→ Exercise
In the listing below, locate the line containing "brigade. Instead of participating and" and the line containing "praises to the Great Ruler of all.". Output both of them and every line between, exactly as written, and nothing more.

━━━━━ Input for this task

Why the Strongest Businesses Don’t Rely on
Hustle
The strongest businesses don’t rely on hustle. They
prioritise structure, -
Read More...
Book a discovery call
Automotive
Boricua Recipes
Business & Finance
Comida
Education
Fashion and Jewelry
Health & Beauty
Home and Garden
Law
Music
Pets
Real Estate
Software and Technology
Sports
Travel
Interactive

━━━━━━━━━━
━━━━━ Input for this task

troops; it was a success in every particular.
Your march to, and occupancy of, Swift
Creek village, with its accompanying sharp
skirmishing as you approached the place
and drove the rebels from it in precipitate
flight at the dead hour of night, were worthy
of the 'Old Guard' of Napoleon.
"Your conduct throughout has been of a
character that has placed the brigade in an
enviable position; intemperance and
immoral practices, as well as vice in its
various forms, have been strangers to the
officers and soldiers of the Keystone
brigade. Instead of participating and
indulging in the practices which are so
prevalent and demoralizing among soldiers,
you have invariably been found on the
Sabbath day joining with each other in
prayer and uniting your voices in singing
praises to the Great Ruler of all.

━━━━━━━━━━
━━━━━ Input for this task

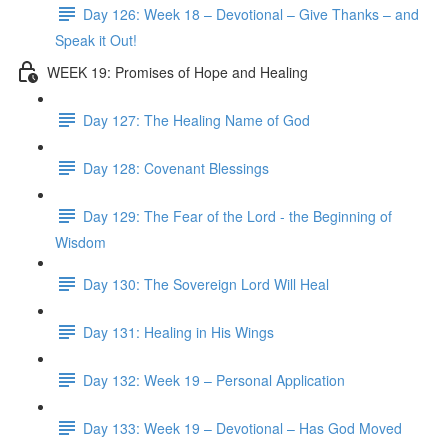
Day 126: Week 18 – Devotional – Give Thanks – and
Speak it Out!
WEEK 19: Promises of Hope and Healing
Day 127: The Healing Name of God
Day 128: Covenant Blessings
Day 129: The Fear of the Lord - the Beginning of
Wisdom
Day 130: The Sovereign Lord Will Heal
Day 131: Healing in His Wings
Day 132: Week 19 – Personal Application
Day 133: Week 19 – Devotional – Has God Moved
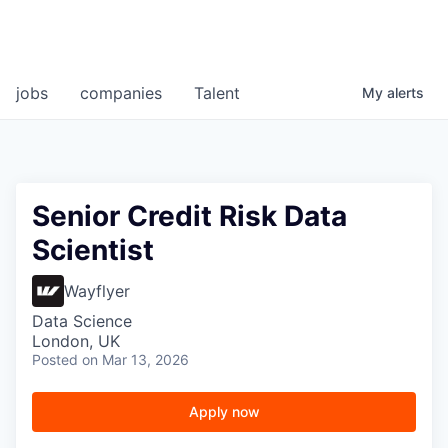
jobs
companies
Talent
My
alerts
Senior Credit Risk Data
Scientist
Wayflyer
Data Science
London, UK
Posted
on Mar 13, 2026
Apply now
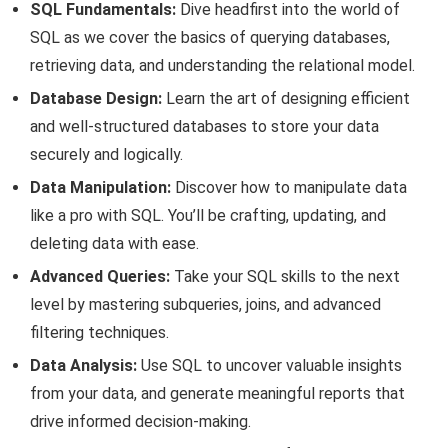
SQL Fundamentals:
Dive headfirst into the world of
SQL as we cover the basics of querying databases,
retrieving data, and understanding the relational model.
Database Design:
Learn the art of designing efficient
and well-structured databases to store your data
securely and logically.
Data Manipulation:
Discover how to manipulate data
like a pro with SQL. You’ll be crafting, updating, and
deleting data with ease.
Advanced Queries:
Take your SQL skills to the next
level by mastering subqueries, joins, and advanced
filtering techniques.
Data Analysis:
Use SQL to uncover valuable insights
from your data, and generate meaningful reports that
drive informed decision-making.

━━━━━━━━━━

→ Solution for this problem
brigade. Instead of participating and
indulging in the practices which are so
prevalent and demoralizing among soldiers,
you have invariably been found on the
Sabbath day joining with each other in
prayer and uniting your voices in singing
praises to the Great Ruler of all.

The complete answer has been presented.